**YOUR TASK**.
Wherever the string "Zawiadomienie" shows up in the data below, copy the whole line.

[RECORDS SHOWN — start]

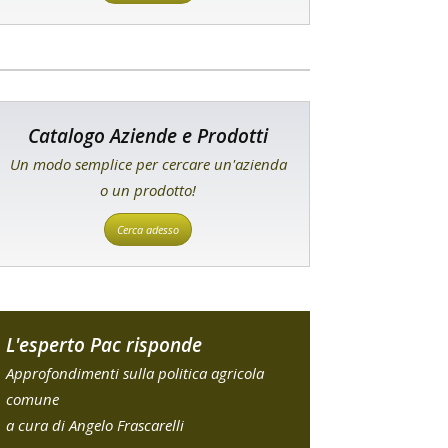
Catalogo Aziende e Prodotti
Un modo semplice per cercare un'azienda
o un prodotto!
Cerca adesso
L'esperto Pac risponde
Approfondimenti sulla politica agricola
comune
a cura di Angelo Frascarelli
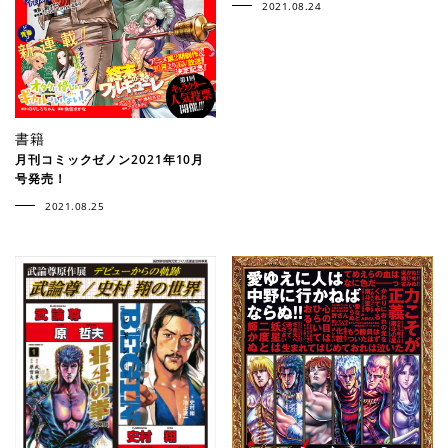
2021.08.24
書籍
月刊コミックゼノン2021年10月
号発売！
2021.08.25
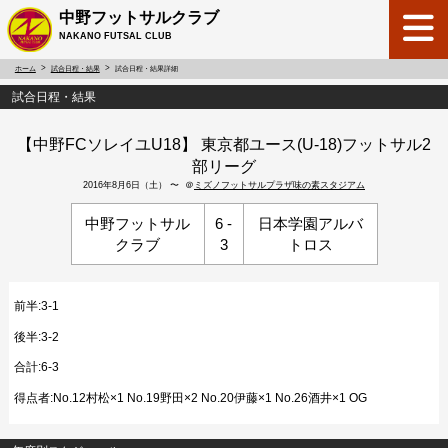
中野フットサルクラブ
NAKANO FUTSAL CLUB
ホーム
試合日程・結果
試合日程・結果詳細
試合日程・結果
【中野FCソレイユU18】 東京都ユース(U-18)フットサル2
部リーグ
2016年8月6日（土） 〜 ＠
ミズノフットサルプラザ味の素スタジアム
中野フットサル
6 -
日本学園アルバ
クラブ
3
トロス
前半:3-1
後半:3-2
合計:6-3
得点者:No.12村松×1 No.19野田×2 No.20伊藤×1 No.26酒井×1 OG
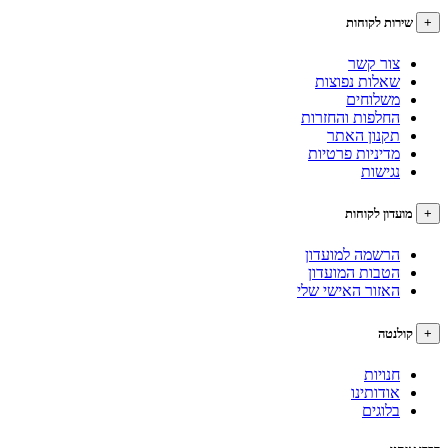
+
שירות לקוחות
צור קשר
שאלות נפוצות
משלוחים
החלפות והחזרות
תקנון האתר
מדיניות פרטיות
נגישות
+
מועדון לקוחות
הרשמה למועדון
הטבות המועדון
האזור האישי שלי
+
קולנטה
חנויות
אודותינו
בלוגים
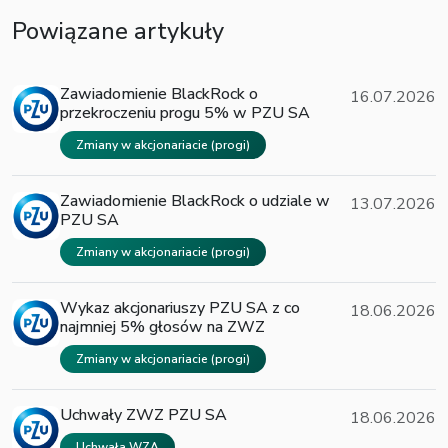
Powiązane artykuły
Zawiadomienie BlackRock o
16.07.2026
przekroczeniu progu 5% w PZU SA
Zmiany w akcjonariacie (progi)
Zawiadomienie BlackRock o udziale w
13.07.2026
PZU SA
Zmiany w akcjonariacie (progi)
Wykaz akcjonariuszy PZU SA z co
18.06.2026
najmniej 5% głosów na ZWZ
Zmiany w akcjonariacie (progi)
Uchwały ZWZ PZU SA
18.06.2026
Uchwała WZA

[RECORDS SHOWN — finish]

**ANSWER**.
Zawiadomienie BlackRock o
Zawiadomienie BlackRock o udziale w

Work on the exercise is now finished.